[Source records]
※ ※ ※

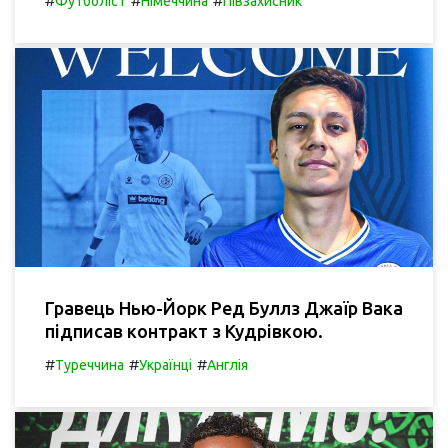
#
#
#
Футболіст
Німеччина
Півзахисник
Гравець Нью-Йорк Ред Буллз Джаїр Вака
підписав контракт з Кудрівкою.
#
#
#
Туреччина
Українці
Англія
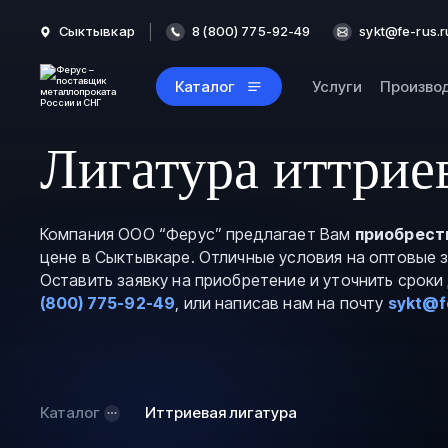
Сыктывкар
8 (800) 775-92-49
sykt@fe-rus.r
Каталог
Услуги
Произво
Лигатура иттрие
Компания ООО “Ферус” предлагает Вам
приобрест
цене в Сыктывкаре. Отличные условия на оптовые 
Оставить заявку на приобретение и уточнить срок
(800) 775-92-49
, или написав нам на почту
sykt@f
Каталог
Иттриевая лигатура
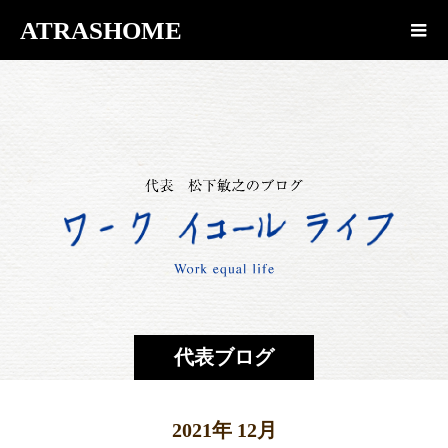
ATRASHOME
代表ブログ
2021年 12月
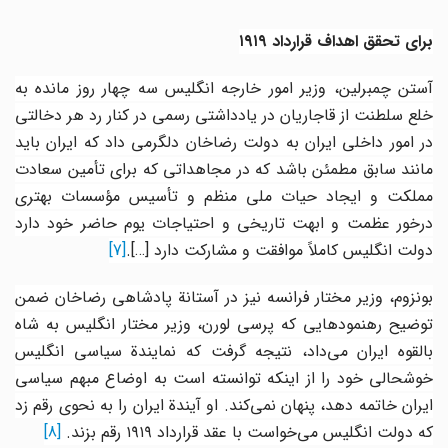
برای تحقق اهداف قرارداد
۱۹۱۹
آستن چمبرلین، وزیر امور خارجه انگلیس سه چهار روز مانده به
خلع سلطنت از قاجاریان در یادداشتی رسمی در کنار رد هر دخالتی
در امور داخلی ایران به دولت رضاخان دلگرمی داد که ایران باید
مانند سابق مطمئن باشد که در مجاهداتی که برای تأمین سعادت
مملکت و ایجاد حیات ملی منظم و تأسیس مؤسسات بهتری
درخور عظمت و ابهت تاریخی و احتیاجات یوم حاضر خود دارد
دولت انگلیس کاملاً موافقت و مشارکت دارد [
…
].
[7]
بونزوم، وزیر مختار فرانسه نیز در آستانة پادشاهی رضاخان ضمن
توضیح رهنمودهایی که پرسی لورن، وزیر مختار انگلیس به شاه
بالقوه ایران می‌داد، نتیجه گرفت که نمایندة سیاسی انگلیس
خوشحالی خود را از اینکه توانسته است به اوضاع مبهم سیاسی
ایران خاتمه دهد، پنهان نمی‌کند. او آیندة ایران را به نحوی رقم زد
که دولت انگلیس می‌خواست با عقد قرارداد
۱۹۱۹
رقم بزند.
[8]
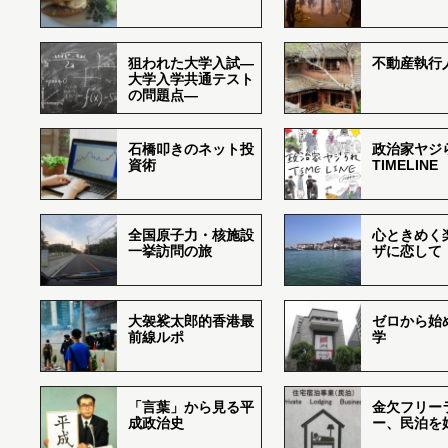
狙われた大学入試―
不動産執行
大学入学共通テスト
の問題点―
石橋叩きのネット投
政治家ヤジ
資術
TIMELINE
全国原子力・核施設
心ときめく
一挙訪問の旅
ザに恋して
大袈裟太郎的香港最
ゼロから始
前線ルポ
学
「言葉」から見る平
金欠フリー
成政治史
ー、民泊を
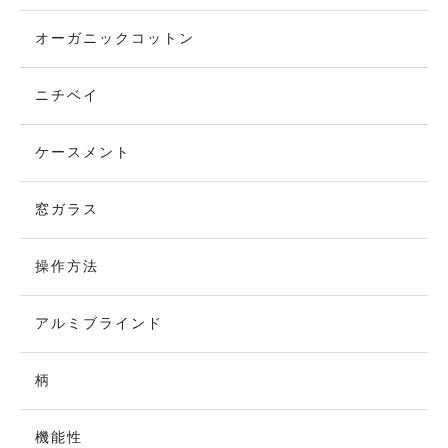
オーガニックコットン
ニチベイ
ケースメント
窓ガラス
操作方法
アルミブラインド
柄
機能性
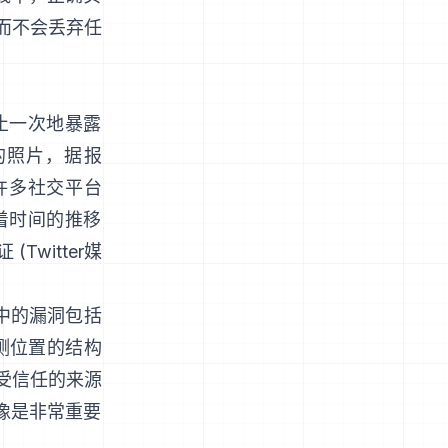
，而不会丢弃任
止一次地暴露
ee的照片，据报
. 许多社交平台
着时间的推移
 (
Twitter媒
中的漏洞包括
测位置的结构
不受信任的来源
像是非常重要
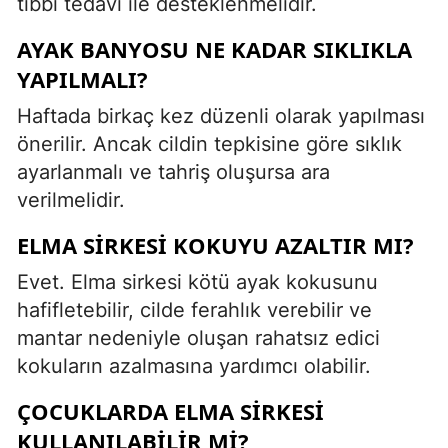
tıbbi tedavi ile desteklenmelidir.
AYAK BANYOSU NE KADAR SIKLIKLA
YAPILMALI?
Haftada birkaç kez düzenli olarak yapılması
önerilir. Ancak cildin tepkisine göre sıklık
ayarlanmalı ve tahriş oluşursa ara
verilmelidir.
ELMA SIRKESI KOKUYU AZALTIR MI?
Evet. Elma sirkesi kötü ayak kokusunu
hafifletebilir, cilde ferahlık verebilir ve
mantar nedeniyle oluşan rahatsız edici
kokuların azalmasına yardımcı olabilir.
ÇOCUKLARDA ELMA SIRKESI
KULLANILABILIR MI?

※ ※ ※

Your task is to transcribe all of the records precisely, with no images included.

#
#
#
Футболіст
Німеччина
Півзахисник
Гравець Нью-Йорк Ред Буллз Джаїр Вака
підписав контракт з Кудрівкою.
#
#
#
Туреччина
Українці
Англія
Сыктывкар
8 (800) 775-92-49
sykt@fe-rus.r
Каталог
Услуги
Произво
Лигатура иттрие
Компания ООО “Ферус” предлагает Вам
приобрест
цене в Сыктывкаре. Отличные условия на оптовые 
Оставить заявку на приобретение и уточнить срок
(800) 775-92-49
, или написав нам на почту
sykt@f
Каталог
Иттриевая лигатура
ATRASHOME
代表ブログ
2021年 12月
برای تحقق اهداف قرارداد
۱۹۱۹
آستن چمبرلین، وزیر امور خارجه انگلیس سه چهار روز مانده به
خلع سلطنت از قاجاریان در یادداشتی رسمی در کنار رد هر دخالتی
در امور داخلی ایران به دولت رضاخان دلگرمی داد که ایران باید
مانند سابق مطمئن باشد که در مجاهداتی که برای تأمین سعادت
مملکت و ایجاد حیات ملی منظم و تأسیس مؤسسات بهتری
درخور عظمت و ابهت تاریخی و احتیاجات یوم حاضر خود دارد
دولت انگلیس کاملاً موافقت و مشارکت دارد [
…
].
[7]
بونزوم، وزیر مختار فرانسه نیز در آستانة پادشاهی رضاخان ضمن
توضیح رهنمودهایی که پرسی لورن، وزیر مختار انگلیس به شاه
بالقوه ایران می‌داد، نتیجه گرفت که نمایندة سیاسی انگلیس
خوشحالی خود را از اینکه توانسته است به اوضاع مبهم سیاسی
ایران خاتمه دهد، پنهان نمی‌کند. او آیندة ایران را به نحوی رقم زد
که دولت انگلیس می‌خواست با عقد قرارداد
۱۹۱۹
رقم بزند.
[8]
狙われた大学入試―
不動産執行
大学入学共通テスト
の問題点―
石橋叩きのネット投
政治家ヤジ
資術
TIMELINE
全国原子力・核施設
心ときめく
一挙訪問の旅
ザに恋して
大袈裟太郎的香港最
ゼロから始
前線ルポ
学
「言葉」から見る平
金欠フリー
成政治史
ー、民泊を
オーガニックコットン
ニチベイ
ケースメント
窓ガラス
操作方法
アルミブラインド
柄
機能性
，而不会丢弃任
止一次地暴露
ee的照片，据报
. 许多社交平台
着时间的推移
 (
Twitter媒
中的漏洞包括
测位置的结构
不受信任的来源
像是非常重要
tıbbi tedavi ile desteklenmelidir.
AYAK BANYOSU NE KADAR SIKLIKLA
YAPILMALI?
Haftada birkaç kez düzenli olarak yapılması
önerilir. Ancak cildin tepkisine göre sıklık
ayarlanmalı ve tahriş oluşursa ara
verilmelidir.
ELMA SIRKESI KOKUYU AZALTIR MI?
Evet. Elma sirkesi kötü ayak kokusunu
hafifletebilir, cilde ferahlık verebilir ve
mantar nedeniyle oluşan rahatsız edici
kokuların azalmasına yardımcı olabilir.
ÇOCUKLARDA ELMA SIRKESI
KULLANILABILIR MI?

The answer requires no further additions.